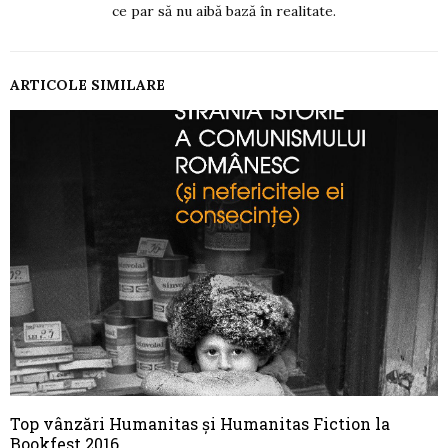
ce par să nu aibă bază în realitate.
ARTICOLE SIMILARE
Top vânzări Humanitas și Humanitas Fiction la
Bookfest 2016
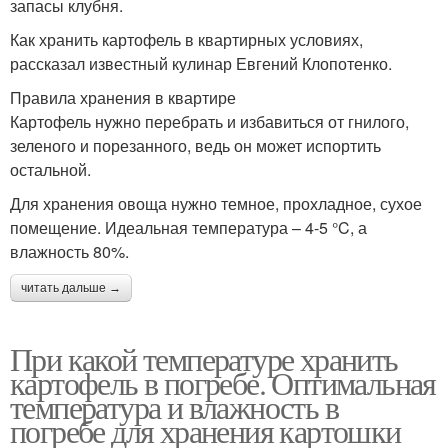
запасы клубня.
Как хранить картофель в квартирных условиях,
рассказал известный кулинар Евгений Клопотенко.
Правила хранения в квартире
Картофель нужно перебрать и избавиться от гнилого,
зеленого и порезанного, ведь он может испортить
остальной.
Для хранения овоща нужно темное, прохладное, сухое
помещение. Идеальная температура – 4-5 °C, а
влажность 80%.
читать дальше →
При какой температуре хранить
картофель в погребе. Оптимальная
температура и влажность в
погребе для хранения картошки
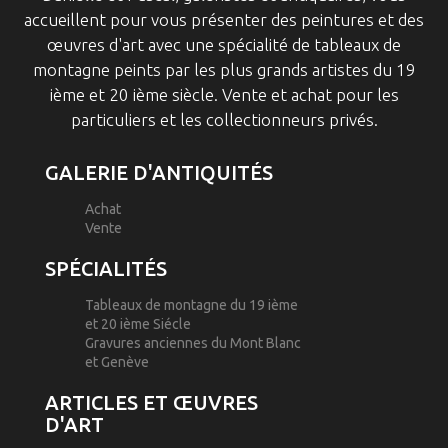
accueillent pour vous présenter des peintures et des
œuvres d'art avec une spécialité de tableaux de
montagne peints par les plus grands artistes du 19
ième et 20 ième siècle. Vente et achat pour les
particuliers et les collectionneurs privés.
GALERIE D'ANTIQUITÉS
Achat
Vente
SPÉCIALITÉS
Tableaux de montagne du 19 ième
et 20 ième Siécle
Gravures anciennes du Mont Blanc
et Genève
ARTICLES ET ŒUVRES
D'ART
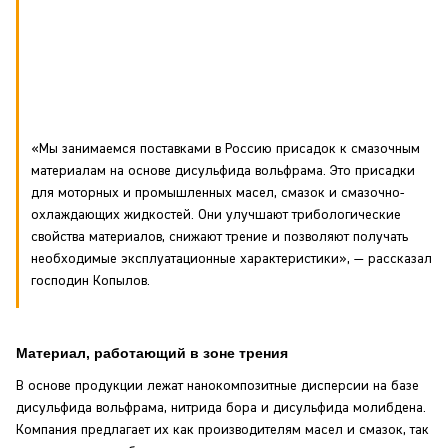
«Мы занимаемся поставками в Россию присадок к смазочным
материалам на основе дисульфида вольфрама. Это присадки
для моторных и промышленных масел, смазок и смазочно-
охлаждающих жидкостей. Они улучшают трибологические
свойства материалов, снижают трение и позволяют получать
необходимые эксплуатационные характеристики», — рассказал
господин Копылов.
Материал, работающий в зоне трения
В основе продукции лежат нанокомпозитные дисперсии на базе
дисульфида вольфрама, нитрида бора и дисульфида молибдена.
Компания предлагает их как производителям масел и смазок, так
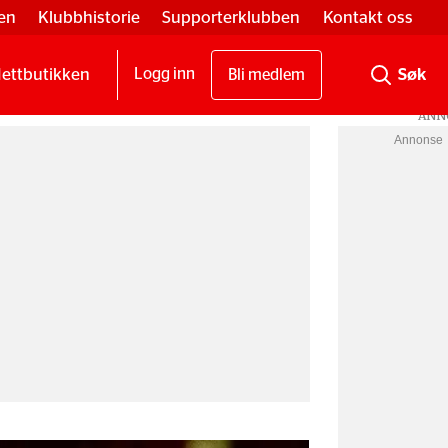
en
Klubbhistorie
Supporterklubben
Kontakt oss
ettbutikken
Logg inn
Bli medlem
Annonse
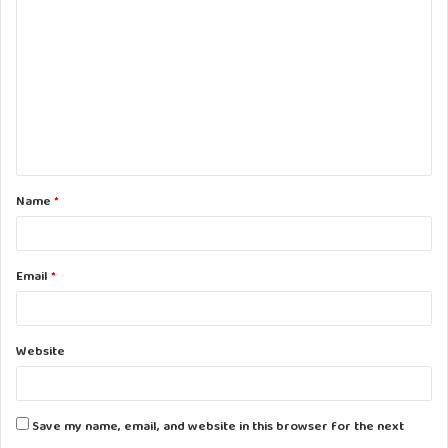
o
m
m
e
n
t
Name
*
*
Email
*
Website
Save my name, email, and website in this browser for the next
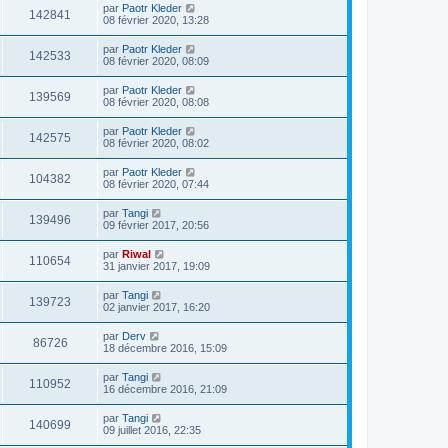
par
Paotr Kleder
142841
08 février 2020, 13:28
par
Paotr Kleder
142533
08 février 2020, 08:09
par
Paotr Kleder
139569
08 février 2020, 08:08
par
Paotr Kleder
142575
08 février 2020, 08:02
par
Paotr Kleder
104382
08 février 2020, 07:44
par
Tangi
139496
09 février 2017, 20:56
par
Riwal
110654
31 janvier 2017, 19:09
par
Tangi
139723
02 janvier 2017, 16:20
par
Derv
86726
18 décembre 2016, 15:09
par
Tangi
110952
16 décembre 2016, 21:09
par
Tangi
140699
09 juillet 2016, 22:35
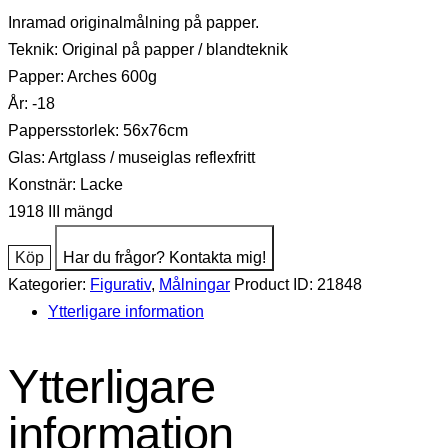
Inramad originalmålning på papper.
Teknik: Original på papper / blandteknik
Papper: Arches 600g
År: -18
Pappersstorlek: 56x76cm
Glas: Artglass / museiglas reflexfritt
Konstnär: Lacke
1918 III mängd
Köp
Har du frågor? Kontakta mig!
Kategorier:
Figurativ
,
Målningar
Product ID:
21848
Ytterligare information
Ytterligare
information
□ □ □ □ □
→ **Exercise goal**: The line containing "Материал, работающий в зоне трения" marks the end: copy exactly every line from the start of the records up to and including it, leaving out the pictures.

→ **Response for this exercise**:
ce par să nu aibă bază în realitate.
ARTICOLE SIMILARE
Top vânzări Humanitas și Humanitas Fiction la
Bookfest 2016
запасы клубня.
Как хранить картофель в квартирных условиях,
рассказал известный кулинар Евгений Клопотенко.
Правила хранения в квартире
Картофель нужно перебрать и избавиться от гнилого,
зеленого и порезанного, ведь он может испортить
остальной.
Для хранения овоща нужно темное, прохладное, сухое
помещение. Идеальная температура – 4-5 °C, а
влажность 80%.
читать дальше →
При какой температуре хранить
картофель в погребе. Оптимальная
температура и влажность в
погребе для хранения картошки
accueillent pour vous présenter des peintures et des
œuvres d'art avec une spécialité de tableaux de
montagne peints par les plus grands artistes du 19
ième et 20 ième siècle. Vente et achat pour les
particuliers et les collectionneurs privés.
GALERIE D'ANTIQUITÉS
Achat
Vente
SPÉCIALITÉS
Tableaux de montagne du 19 ième
et 20 ième Siécle
Gravures anciennes du Mont Blanc
et Genève
ARTICLES ET ŒUVRES
D'ART
«Мы занимаемся поставками в Россию присадок к смазочным
материалам на основе дисульфида вольфрама. Это присадки
для моторных и промышленных масел, смазок и смазочно-
охлаждающих жидкостей. Они улучшают трибологические
свойства материалов, снижают трение и позволяют получать
необходимые эксплуатационные характеристики», — рассказал
господин Копылов.
Материал, работающий в зоне трения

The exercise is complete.